# Spray gun filter stuck



## fingers12345 (Dec 11, 2012)

Wondering if anyone here has ever experienced a stuck filter in a spray gun and if so how did you resolve it. I have a Wagner GX-07 and the filter is stuck inside. I have tried needle nose pliers and even some WD40 and no luck. Any suggestions?


----------



## Repaintpro (Oct 2, 2012)

fingers12345 said:


> Wondering if anyone here has ever experienced a stuck filter in a spray gun and if so how did you resolve it. I have a Wagner GX-07 and the filter is stuck inside. I have tried needle nose pliers and even some WD40 and no luck. Any suggestions?
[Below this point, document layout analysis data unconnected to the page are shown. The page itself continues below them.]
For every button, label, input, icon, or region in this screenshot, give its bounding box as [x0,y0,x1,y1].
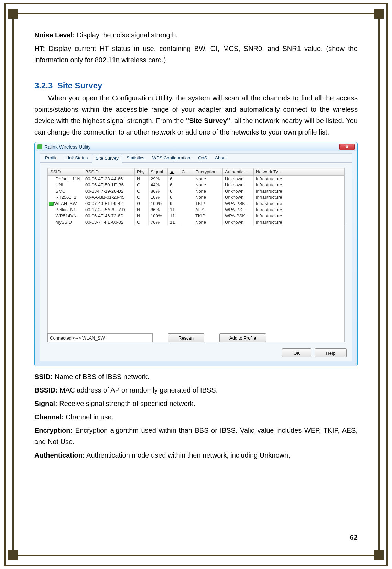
table-cell: G [135,182,149,188]
column-header[interactable]: Phy [135,168,149,176]
table-cell: 29% [149,176,168,182]
table-row[interactable]: Default_11N00-06-4F-33-44-66N29%6NoneUnk… [48,176,344,182]
table-cell: 00-07-40-F1-99-42 [83,201,135,207]
table-row[interactable]: SMC00-13-F7-19-26-D2G86%6NoneUnknownInfr… [48,188,344,194]
section-body: When you open the Configuration Utility,… [34,93,358,138]
channel-paragraph: Channel: Channel in use. [34,411,358,423]
table-row[interactable]: WR514VN-...00-06-4F-46-73-6DN100%11TKIPW… [48,213,344,219]
sort-indicator-icon [170,171,174,174]
table-cell: None [193,176,223,182]
ssid-paragraph: SSID: Name of BBS of IBSS network. [34,371,358,383]
ht-label: HT: [34,45,45,52]
column-header[interactable]: Authentic... [223,168,254,176]
table-cell: WPA-PS... [223,207,254,213]
ok-button[interactable]: OK [282,348,311,357]
table-cell: Infrastructure [254,201,344,207]
tab-about[interactable]: About [211,154,230,162]
table-cell: Default_11N [48,176,83,182]
noise-level-paragraph: Noise Level: Display the noise signal st… [34,30,358,41]
section-number: 3.2.3 [34,81,53,90]
table-cell: G [135,188,149,194]
table-cell: 6 [168,188,179,194]
table-cell: 10% [149,194,168,201]
table-cell: 00-06-4F-46-73-6D [83,213,135,219]
table-cell: 44% [149,182,168,188]
table-cell: 11 [168,219,179,225]
table-cell: WR514VN-... [48,213,83,219]
column-header[interactable] [168,168,179,176]
table-cell: 00-03-7F-FE-00-02 [83,219,135,225]
table-cell: G [135,219,149,225]
table-cell: Infrastructure [254,182,344,188]
connected-icon [49,202,54,206]
corner-decoration [374,550,384,560]
tab-qos[interactable]: QoS [194,154,211,162]
noise-level-desc: Display the noise signal strength. [75,31,178,39]
section-heading: 3.2.3 Site Survey [34,81,358,90]
table-cell [179,201,193,207]
app-window: Ralink Wireless Utility X ProfileLink St… [34,142,358,366]
tab-link-status[interactable]: Link Status [62,154,91,162]
table-cell: SMC [48,188,83,194]
table-cell: mySSID [48,219,83,225]
table-cell: 00-17-3F-5A-8E-AD [83,207,135,213]
table-cell: 86% [149,207,168,213]
tab-wps-configuration[interactable]: WPS Configuration [149,154,194,162]
close-button[interactable]: X [339,144,355,150]
bssid-paragraph: BSSID: MAC address of AP or randomly gen… [34,385,358,396]
tab-profile[interactable]: Profile [41,154,62,162]
column-header[interactable]: Network Ty... [254,168,344,176]
column-header[interactable]: C... [179,168,193,176]
table-cell: AES [193,207,223,213]
table-cell: 00-AA-BB-01-23-45 [83,194,135,201]
table-cell: N [135,207,149,213]
corner-decoration [8,550,18,560]
table-cell: None [193,182,223,188]
table-cell: 76% [149,219,168,225]
table-row[interactable]: mySSID00-03-7F-FE-00-02G76%11NoneUnknown… [48,219,344,225]
table-cell: Unknown [223,176,254,182]
table-cell: G [135,194,149,201]
table-row[interactable]: WLAN_SW00-07-40-F1-99-42G100%9TKIPWPA-PS… [48,201,344,207]
tab-statistics[interactable]: Statistics [123,154,148,162]
table-cell: None [193,194,223,201]
table-cell: 00-13-F7-19-26-D2 [83,188,135,194]
table-cell: 6 [168,194,179,201]
noise-level-label: Noise Level: [34,31,75,39]
rescan-button[interactable]: Rescan [168,333,204,342]
table-cell: 00-06-4F-33-44-66 [83,176,135,182]
table-cell: WLAN_SW [48,201,83,207]
table-cell: Infrastructure [254,176,344,182]
table-cell: Infrastructure [254,219,344,225]
table-cell [179,213,193,219]
table-cell: Unknown [223,188,254,194]
column-header[interactable]: SSID [48,168,83,176]
column-header[interactable]: BSSID [83,168,135,176]
column-header[interactable]: Encryption [193,168,223,176]
table-cell: G [135,201,149,207]
corner-decoration [374,9,384,19]
table-cell: 100% [149,213,168,219]
table-cell: None [193,219,223,225]
table-cell: TKIP [193,201,223,207]
tab-site-survey[interactable]: Site Survey [92,154,122,163]
table-cell: N [135,176,149,182]
table-cell: 100% [149,201,168,207]
table-cell: RT2561_1 [48,194,83,201]
table-cell: TKIP [193,213,223,219]
column-header[interactable]: Signal [149,168,168,176]
corner-decoration [8,9,18,19]
table-row[interactable]: Belkin_N100-17-3F-5A-8E-ADN86%11AESWPA-P… [48,207,344,213]
networks-table[interactable]: SSIDBSSIDPhySignalC...EncryptionAuthenti… [48,168,344,225]
table-cell: 11 [168,213,179,219]
table-row[interactable]: UNI00-06-4F-50-1E-B6G44%6NoneUnknownInfr… [48,182,344,188]
table-cell [179,188,193,194]
table-cell [179,207,193,213]
table-cell: WPA-PSK [223,213,254,219]
add-to-profile-button[interactable]: Add to Profile [219,333,266,342]
table-cell [179,182,193,188]
help-button[interactable]: Help [315,348,347,357]
table-cell: 6 [168,176,179,182]
table-cell: 9 [168,201,179,207]
table-row[interactable]: RT2561_100-AA-BB-01-23-45G10%6NoneUnknow… [48,194,344,201]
Try soaking the handle (I presume that's where the filter is) in whatever solvent is required for the paint that has been thru it overnight.


BTW, this is not going to work if it is the wrong filter jammed in there ;-)


----------



## wills fresh coat (Nov 17, 2011)

fingers12345 said:


> Wondering if anyone here has ever experienced a stuck filter in a spray gun and if so how did you resolve it. I have a Wagner GX-07 and the filter is stuck inside. I have tried needle nose pliers and even some WD40 and no luck. Any suggestions?


Let it soak in lacquer thinner over night


----------



## kmp (Jan 30, 2011)

What Will's said is what I would do also.


----------



## Oden (Feb 8, 2012)

I never once got a filter stuck IN the handle. That said you should be able to take the hose off of the gun and push it out with something from that side. A nail or a awl or just run a drill through it and make it break.


----------



## PeintureLavergne.com (Dec 17, 2011)

very hot water will soften the paint. I got mine dislodged doing that(boiling the handle) and twisting the filter with a long nose plier.


----------